Liquidado pelo BC, banco digital cresceu com foco em clientes de baixa renda: conheça o Will Bank
Banco Central determina liquidação do Will Financeira
O Banco Central (BC) decretou nesta quarta-feira (21) a liquidação extrajudicial da Will Financeira, nome fantasia do Will Bank, instituição com sede em São Paulo e integrante do conglomerado do Banco Master.
A medida interrompe as atividades da empresa responsável pela captação de recursos e pela concessão de crédito dentro do grupo.
Criado com foco em inclusão financeira, o will bank se posiciona como um banco digital voltado principalmente a pessoas com pouco acesso ao sistema financeiro tradicional, especialmente clientes de renda média e baixa.
A instituição construiu uma base concentrada no Nordeste, região que abriga cerca de 60% de seus usuários, muitos deles residentes em cidades de pequeno porte.
A fintech surgiu em 2017, a partir do pag!, emissor de cartões de crédito fundado por Felipe Felix — atual CEO — ao lado dos irmãos Giovanni e Walter Piana.
Em 2020, a empresa passou por uma reformulação e adotou a marca Will Bank, ampliando sua atuação para além do cartão de crédito e se consolidando como banco digital.
Ao longo dos anos, a fintech expandiu seu portfólio de produtos, incluindo conta digital remunerada, pagamentos via Pix e boletos, empréstimo pessoal, antecipação do saque-aniversário do FGTS e um marketplace com sistema de cashback.
A comunicação da marca sempre destacou uma linguagem simples e acessível, reforçando o discurso de democratização do crédito.
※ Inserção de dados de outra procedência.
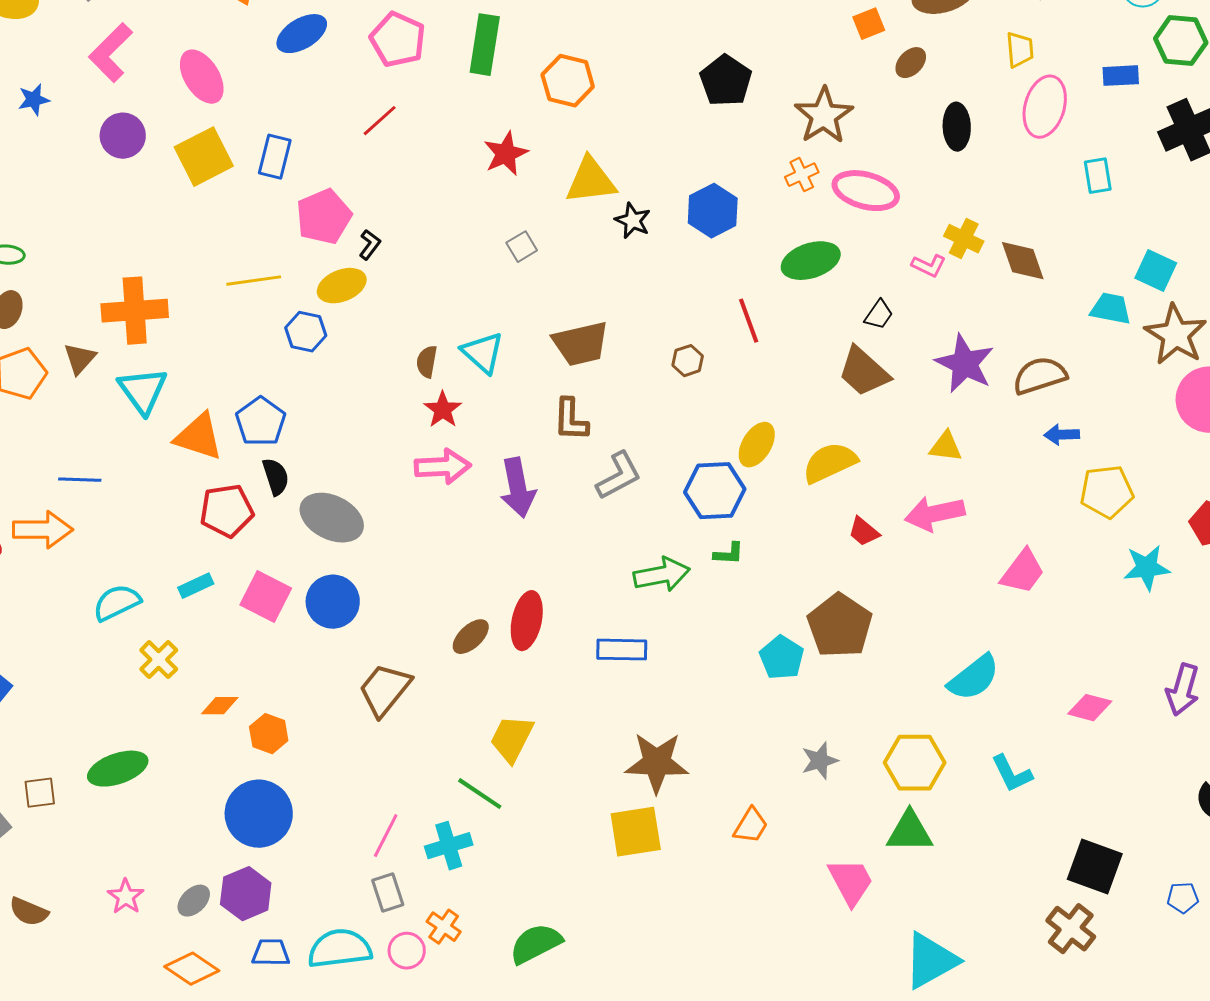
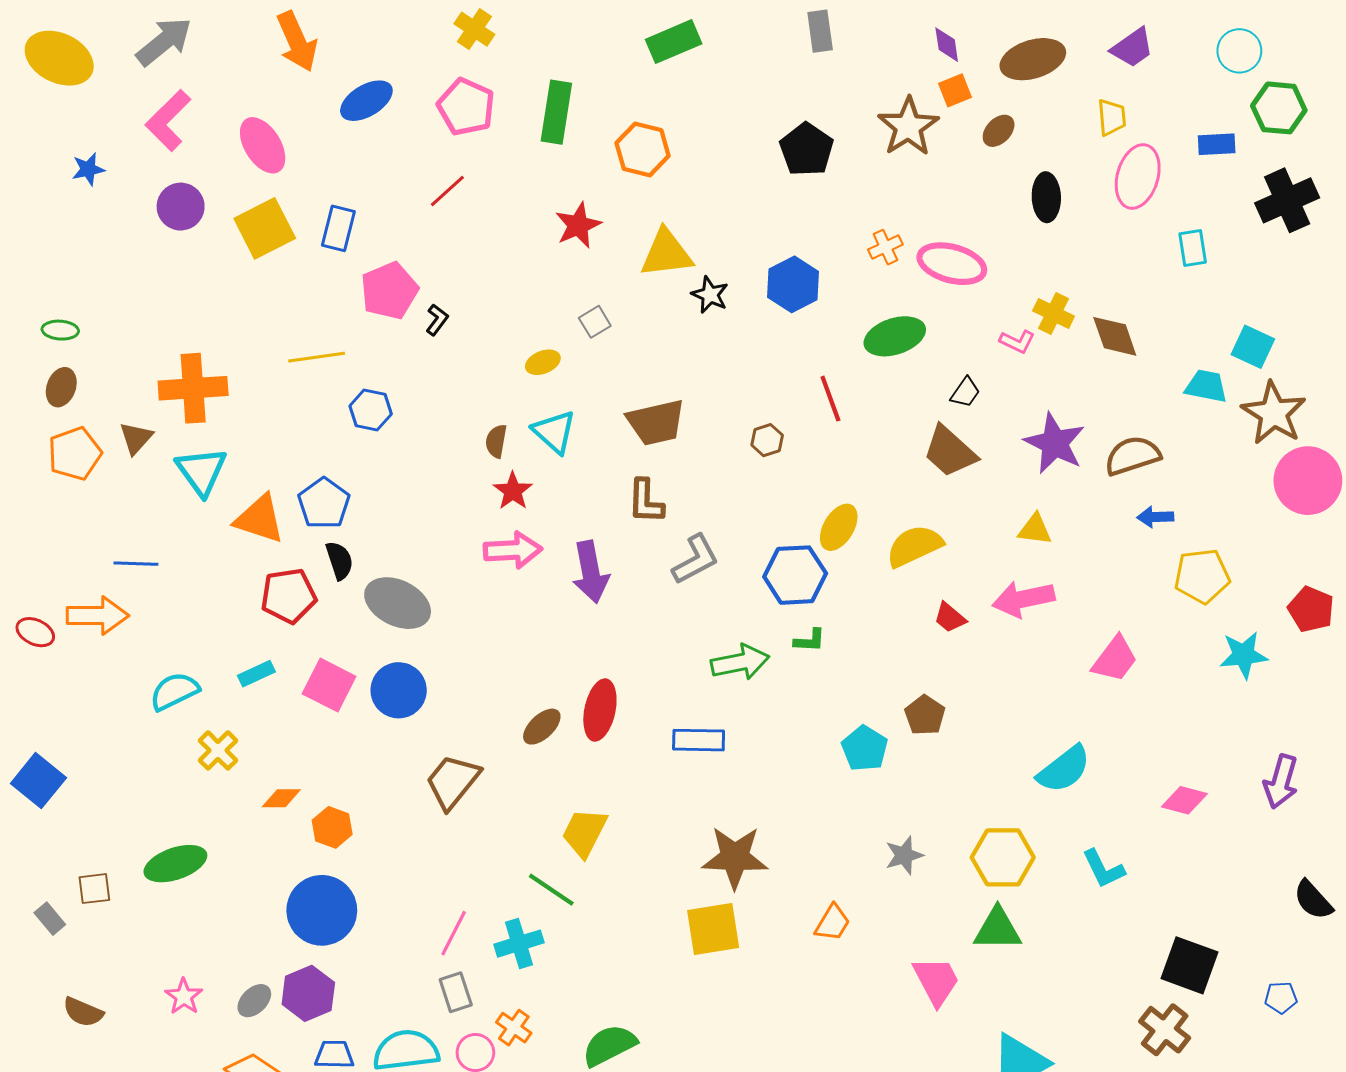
brown star: (824, 116) -> (908, 127), moved
yellow ellipse: (342, 286) -> (543, 362), moved, size x0.7
brown pentagon: (840, 626) -> (925, 715), size x0.6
Em 2021, a instituição recebeu um aporte de R$ 250 milhões do fundo de private equity da XP e da Atmos Capital, que passaram a deter uma participação minoritária de 24,9%.
No ano seguinte, o banco incorporou a equipe e as parcerias da startup de cashback Getmore, acelerando a estratégia de vendas online e de marketplace.
Mais recentemente, em 2024, o grupo passou por uma reestruturação societária relevante. Após aval do Conselho Administrativo de Defesa Econômica (Cade) e do Banco Central, o controle da Will Instituição de Pagamento foi transferido ao Grupo Reag, enquanto a Will Financeira passou para o controle do Grupo Master.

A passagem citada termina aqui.